01.10.2012 01:53

Net-installing Arch Linux

Recently I had to figure out the most efficient way of net-installing Arch Linux on remote servers that fits into the deployment process, with many other operating systems, which runs a DHCP and TFTP daemons serving various operating system images.

The Arch Linux PXE wiki put me on the right track and I downloaded the archboot-x86_64 ISO, which I temporarily mounted, so I can copy the key parts of the image:

# wget http://mirrors.kernel.org/archlinux/iso/archboot/2012.06/archlinux-2012.06-1-archboot-x86_64.iso 
# mkdir /mnt/archiso
# mount -o loop,ro archlinux-2012.06-1-archboot-x86_64.iso /mnt/archiso
Let's say the TFTP daemon serves images using pxelinux, chrooted in /srv/tftpboot. The images are stored in the images/ sub-directory and the top level pxelinux.cfg configuration gets copied from the appropriate images/operating-system/ directory automatically based on the operating system selection in the provisioning tool:
# mkdir -p images/arch/arch-installer/amd64/
# cp -ar /mnt/archiso/boot/* images/arch/arch-installer/amd64/
The boot directory of the archboot ISO contains the kernel and initrd images, and a syslinux installation. I proceeded to create the pxelinux configuration to boot them, ignoring syslinux:
# cd images/arch/
# mkdir arch-installer/amd64/pxelinux.cfg/
# emacs arch-installer/amd64/pxelinux.cfg/default

  prompt 1
  timeout 1
  label linux
    kernel images/arch/arch-installer/amd64/vmlinuz_x86_64
    append initrd=images/arch/arch-installer/amd64/initramfs_x86_64.img gpt panic=60 vga=normal loglevel=3

# ln -s arch-installer/amd64/pxelinux.cfg ./pxelinux.cfg
To better visualize the end result, here's the final directory layout:
arch-installer/
arch-installer/amd64/
arch-installer/amd64/grub/*
arch-installer/amd64/pxelinux.cfg/
arch-installer/amd64/pxelinux.cfg/default
arch-installer/amd64/syslinux/*
arch-installer/amd64/initramfs_x86_64.img
arch-installer/amd64/vmlinuz_x86_64
arch-installer/amd64/vmlinuz_x86_64_lts
pxelinux.cfg/
pxelinux.cfg/default
I left the possibility of including i686 images in the future, but that is not likely ever to happen due to almost non-existent demand for this operating system on our servers. Because of that fact I didn't spend any time on further automation, like automated RAID assembly or package pre-selection. On the servers I deployed assembling big RAID arrays manually was tedious, but really nothing novel compared to dozens you have to rebuild or create every day.

From a fast mirror the base operating system installs from the Arch [core] repository in a few minutes, and included is support for a variety of boot loaders, with my favorite being syslinux which in Arch Linux has an excellent installer script "syslinux-install_update" with RAID auto detection.
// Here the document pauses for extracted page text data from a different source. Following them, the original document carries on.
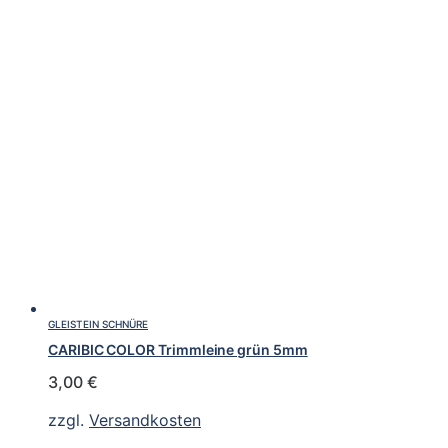
GLEISTEIN SCHNÜRE
CARIBIC COLOR Trimmleine grün 5mm
3,00
€
zzgl.
Versandkosten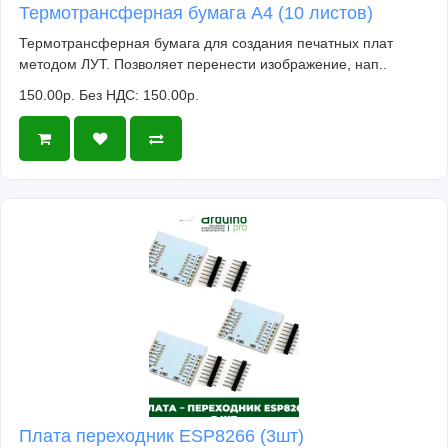
Термотрансферная бумага А4 (10 листов)
Термотрансферная бумага для создания печатных плат
методом ЛУТ. Позволяет перенести изображение, нап..
150.00р.
Без НДС: 150.00р.
Плата переходник ESP8266 (3шт)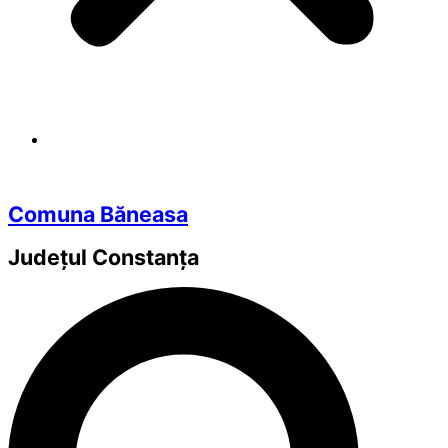
Comuna Băneasa
Județul
Constanța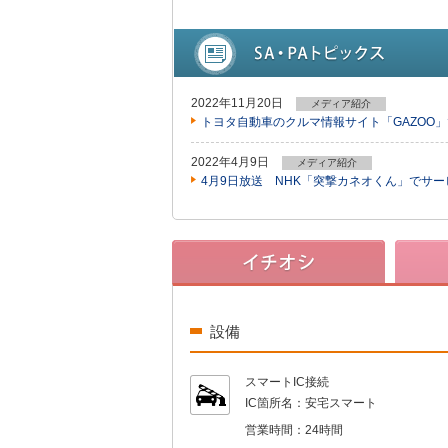
2022年11月20日
メディア紹介
トヨタ自動車のクルマ情報サイト「GAZOO
2022年4月9日
メディア紹介
4月9日放送 NHK「突撃カネオくん」でサ
設備
スマートIC接続
IC箇所名：
安宅スマート
営業時間：
24時間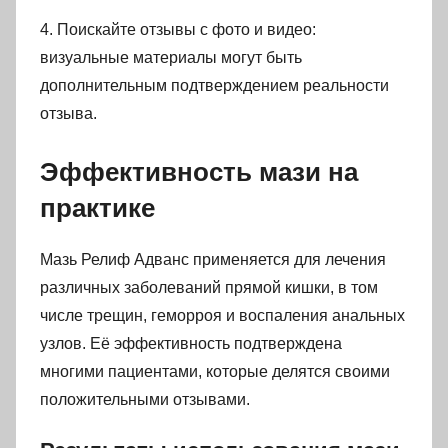
4. Поискайте отзывы с фото и видео:
визуальные материалы могут быть
дополнительным подтверждением реальности
отзыва.
Эффективность мази на
практике
Мазь Релиф Адванс применяется для лечения
различных заболеваний прямой кишки, в том
числе трещин, геморроя и воспаления анальных
узлов. Её эффективность подтверждена
многими пациентами, которые делятся своими
положительными отзывами.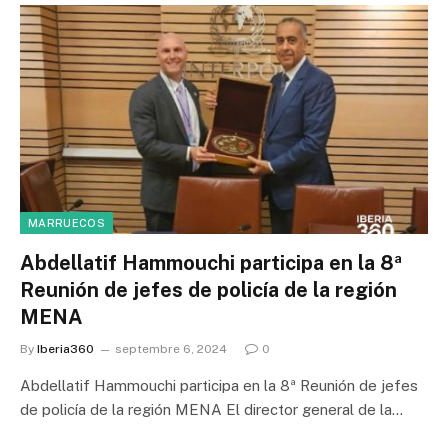
MARRUECOS
Abdellatif Hammouchi participa en la 8ª
Reunión de jefes de policía de la región
MENA
By
Iberia360
septembre 6, 2024
0
Abdellatif Hammouchi participa en la 8ª Reunión de jefes
de policía de la región MENA El director general de la…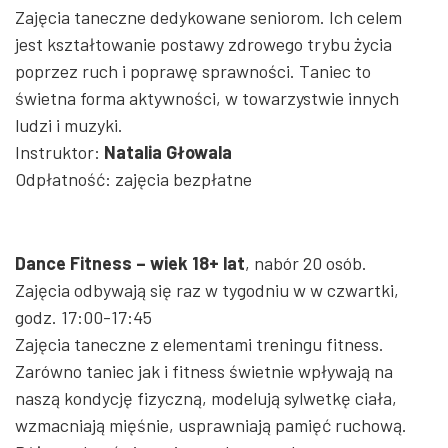
Zajęcia taneczne dedykowane seniorom. Ich celem
jest kształtowanie postawy zdrowego trybu życia
poprzez ruch i poprawę sprawności. Taniec to
świetna forma aktywności, w towarzystwie innych
ludzi i muzyki.
Instruktor:
Natalia Głowala
Odpłatność: zajęcia bezpłatne
Dance Fitness – wiek 18+ lat
, nabór 20 osób.
Zajęcia odbywają się raz w tygodniu w
w
czwartki
,
godz.
17:00-17:45
Zajęcia taneczne z elementami treningu fitness.
Zarówno taniec jak i fitness świetnie wpływają na
naszą kondycję fizyczną, modelują sylwetkę ciała,
wzmacniają mięśnie, usprawniają pamięć ruchową.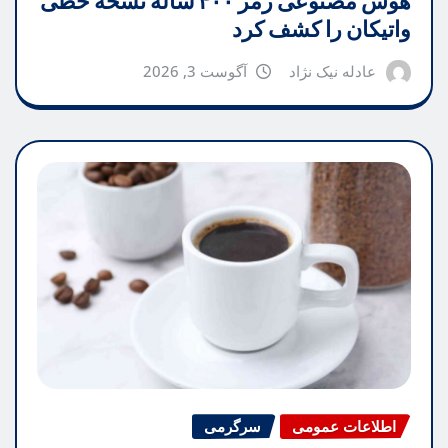
هوش مصنوعی رمز ۴۰۰ ساله نسخه خطی
واتیکان را کشف کرد
عادله نیک نژاد
آگوست 3, 2026
اطلاعات عمومی
سرگرمی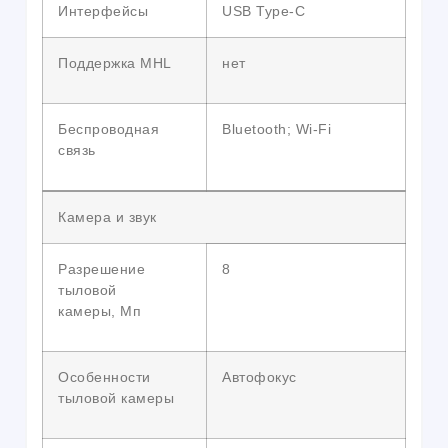
Интерфейсы
USB Type-C
Поддержка MHL
нет
Беспроводная
Bluetooth; Wi-Fi
связь
Камера и звук
Разрешение
8
тыловой
камеры, Мп
Особенности
Автофокус
тыловой камеры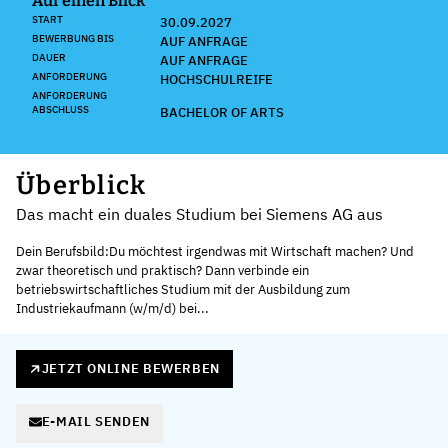
Auf einen Blick
START
30.09.2027
BEWERBUNG BIS
AUF ANFRAGE
DAUER
AUF ANFRAGE
ANFORDERUNG
HOCHSCHULREIFE
ANFORDERUNG
ABSCHLUSS
BACHELOR OF ARTS
Überblick
Das macht ein duales Studium bei Siemens AG aus
Dein Berufsbild:Du möchtest irgendwas mit Wirtschaft machen? Und
zwar theoretisch und praktisch? Dann verbinde ein
betriebswirtschaftliches Studium mit der Ausbildung zum
Industriekaufmann (w/m/d) bei...
JETZT ONLINE BEWERBEN
E-MAIL SENDEN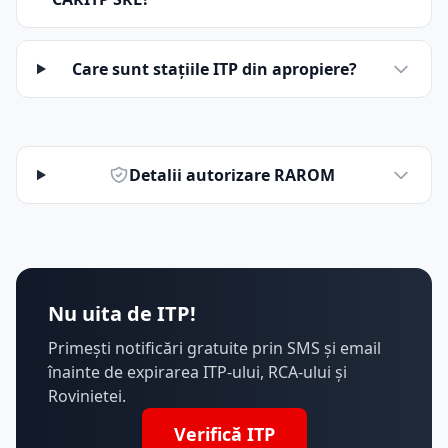
Care sunt stațiile ITP din apropiere?
Detalii autorizare RAROM
Nu uita de ITP!
Primești notificări gratuite prin SMS și email
înainte de expirarea ITP-ului, RCA-ului și
Rovinietei.
Verifică ITP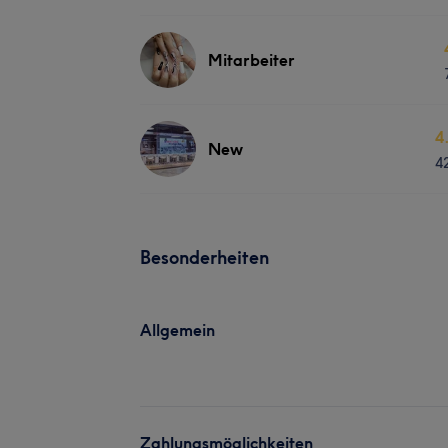
Mitarbeiter
4
New
4
Besonderheiten
Allgemein
Zahlungsmöglichkeiten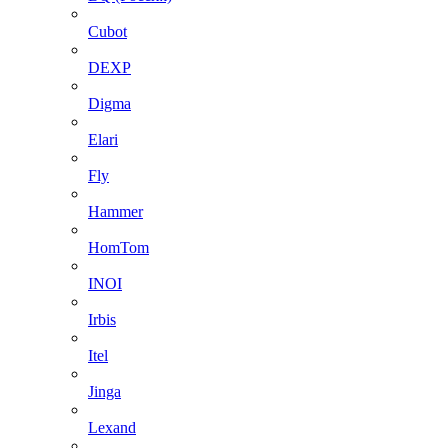
Cubot
DEXP
Digma
Elari
Fly
Hammer
HomTom
INOI
Irbis
Itel
Jinga
Lexand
I also like the fact 2012.06-1 archboot ISO still includes the curses menu based installer, which was great for package selection, and the step where the base configuration files are listed for editing. Supposedly the latest desktop images now only have helper scripts for performing installations - but I wouldn't know for sure as I haven't booted an ISO in a long time, Arch is an operating system you install only once, the day you buy the workstation.
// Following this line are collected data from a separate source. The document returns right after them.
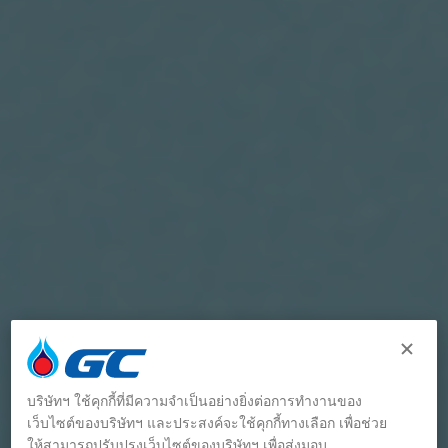
บริษัทฯ ใช้คุกกี้ที่มีความจำเป็นอย่างยิ่งต่อการทำงานของ
เว็บไซต์ของบริษัทฯ และประสงค์จะใช้คุกกี้ทางเลือก เพื่อช่วย
ให้สามารถปรับปรุงเว็บไซต์ของบริษัทฯ เพื่อส่งมอบ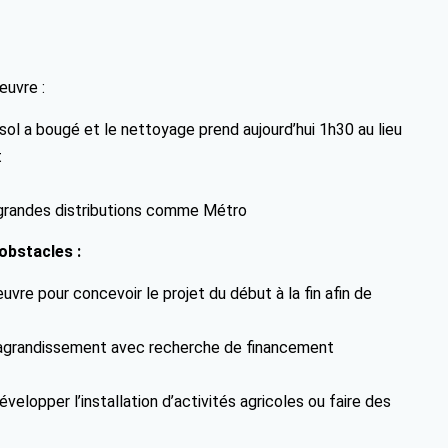
œuvre :
sol a bougé et le nettoyage prend aujourd’hui 1h30 au lieu
t
 grandes distributions comme Métro
obstacles :
uvre pour concevoir le projet du début à la fin afin de
 d’agrandissement avec recherche de financement
évelopper l’installation d’activités agricoles ou faire des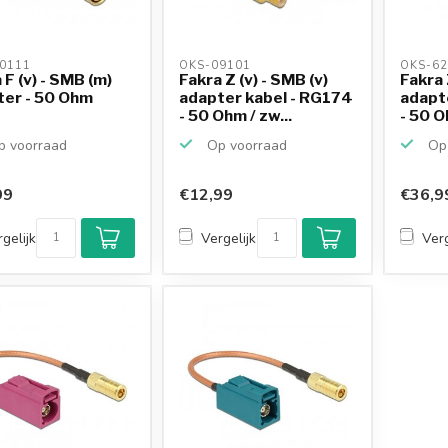
0111 
OKS-09101 
OKS-62
 F (v) - SMB (m)
Fakra Z (v) - SMB (v)
Fakra 
ter - 50 Ohm
adapter kabel - RG174
adapt
- 50 Ohm / zw...
- 50 Oh
 voorraad
Op voorraad
Op 
99
€12,99
€36,9
gelijk
Vergelijk
Verg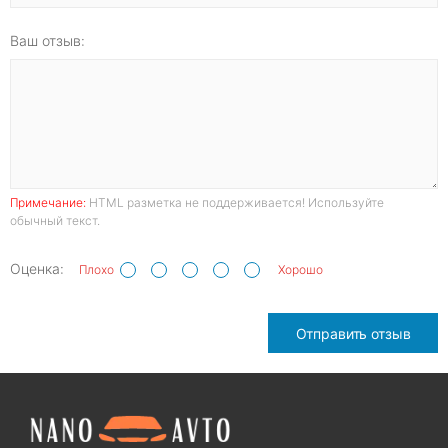
Ваш отзыв:
Примечание:
HTML разметка не поддерживается! Используйте
обычный текст.
Оценка:
Плохо
Хорошо
Отправить отзыв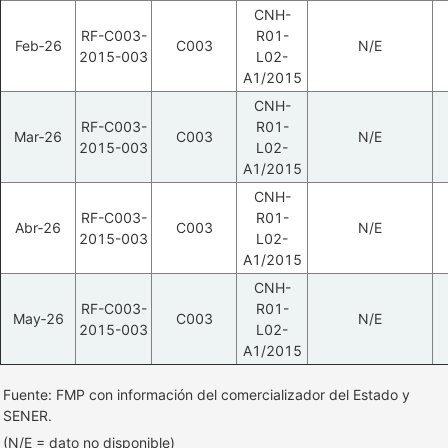
CNH-
RF-C003-
R01-
Feb‑26
C003
N/E
2015-003
L02-
A1/2015
CNH-
RF-C003-
R01-
Mar‑26
C003
N/E
2015-003
L02-
A1/2015
CNH-
RF-C003-
R01-
Abr‑26
C003
N/E
2015-003
L02-
A1/2015
CNH-
RF-C003-
R01-
May‑26
C003
N/E
2015-003
L02-
A1/2015
Fuente: FMP con información del comercializador del Estado y
SENER.
(N/E = dato no disponible)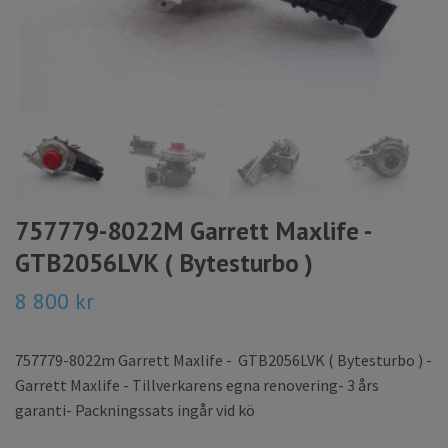
757779-8022M Garrett Maxlife -
GTB2056LVK ( Bytesturbo )
8 800 kr
757779-8022m Garrett Maxlife - GTB2056LVK ( Bytesturbo ) -
Garrett Maxlife - Tillverkarens egna renovering- 3 års
garanti- Packningssats ingår vid kö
Another good thing purely from the deployment standpoint is the rolling releases nature, as the image can be used to install the latest version of the operating system at any time. Or at least until the systemd migration which might obsolete the image, but I dread that day for other reasons - I just don't see its place on servers, or our managed service with dozens of proprietary software distributions. But right now, we can deploy Arch Linux half way around the globe in 10 minutes, life is great.